SCIE 614
Emotions: Motivation and Development

William Arsenso  

Additional information regarding:

a) required books, where to get them, and when to read them by
b) the written response papers

a) There are 3 required books - Emotional Intelligence by D. Goleman
Destructive Emotions by D. Goleman
Understanding Emotions by K. Oatley & J. Jenkins

All 3 books will be available at Broad Street Books (Wesleyan’s book store) or they can be ordered on the web (e.g., Amazon.com). As described below, you are expected to finish both Goleman books by June 6th. The third book, Understanding Emotions, should be read before the first day of class (June 13th), except for chapters 10 & 12, which we will skip. Understanding Emotions is a textbook and you will need to read it smaller chunks (a maximum of 2 chapters a night) or it will all just merge together.

This is a lot of work before class! But there’s no other way to pack a real class into a single week unless you’ve done the readings before.

b) Details about the response papers -

Two written assignments are due before class meets: a five page response paper on Goleman’s Emotional Intelligence is due Monday, May 30, 2005, and a five page response paper on Goleman’s Destructive Emotions is due Monday, June 6, 2005. You can email your response papers to me as attachments at warsenio@wesleyan.edu or mail them to me (2 day “express” mail please) at 335 Ridge Rd., Middletown CT 06457. I will get brief feedback to you ASAP, so please include an email address and/or your regular address.

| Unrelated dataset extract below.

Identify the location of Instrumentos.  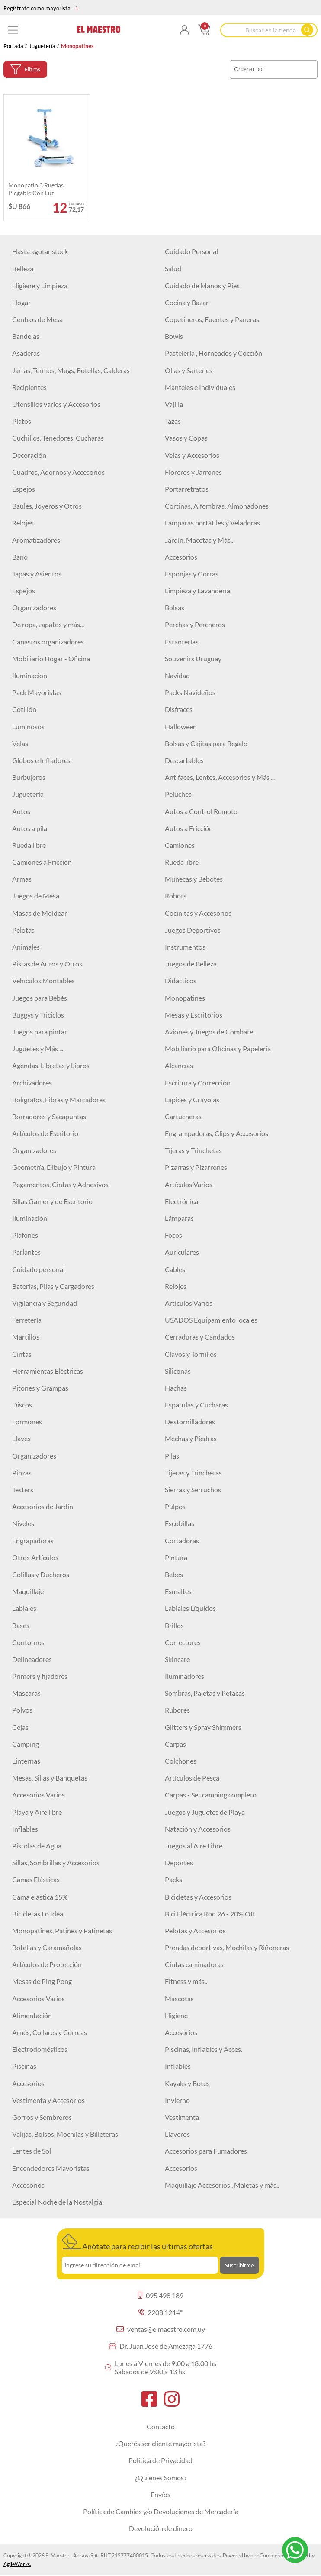
(185, 947).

Keep the following (from the GLSP Catalog) in mind as you write each response paper:

In his first book, Emotional Intelligence, Goleman summarizes research on how differences in children’s understanding and expression of emotions affect both their social and cognitive abilities. Destructive Emotions describes an extended seminar in which the Dalai Lama and a small group of prominent emotion researchers met and exchanged views about the nature and optimal functioning of emotions.

These books were chosen because they should help to frame two key issues that we will address during our week together. The first issue involves the difference between emotional intelligence and the intelligence of emotions. Much recent research begins with an evolutionary model of emotions that emphasizes the adaptive, functional role of emotions for human communication and motivation. As one prominent researcher put it, “emotions contain the wisdom of the ages.” In this view, emotions are seen as intelligent adaptations for addressing recurring biological and psychological challenges. In contrast with this normative account of emotions, the focus on emotional intelligence emphasizes individual differences in how people understand and control emotions. A second issue is how emotions, if they are supposedly adaptive, could then be involved in so many forms of psychological maladjustment, ranging from depression, to anxiety disorders, and behavior problems.

So what does all this mean for your response papers? All I want to see is that you’ve read each book, gotten the main “message” (what was the book about in broad terms?), and any questions, comments, objections, etc., that emerged during your reading. The review part of your paper shouldn’t go longer than 3 double spaced pages, and your comments no more than 2 pages. Your comments can be in “bullet form” (i.e., a list), but they don’t have to.

Grading for these 2 short papers (but not the final paper) will be pass/fail. The goal is to stimulate our thinking and conversation over the first day or two of the class.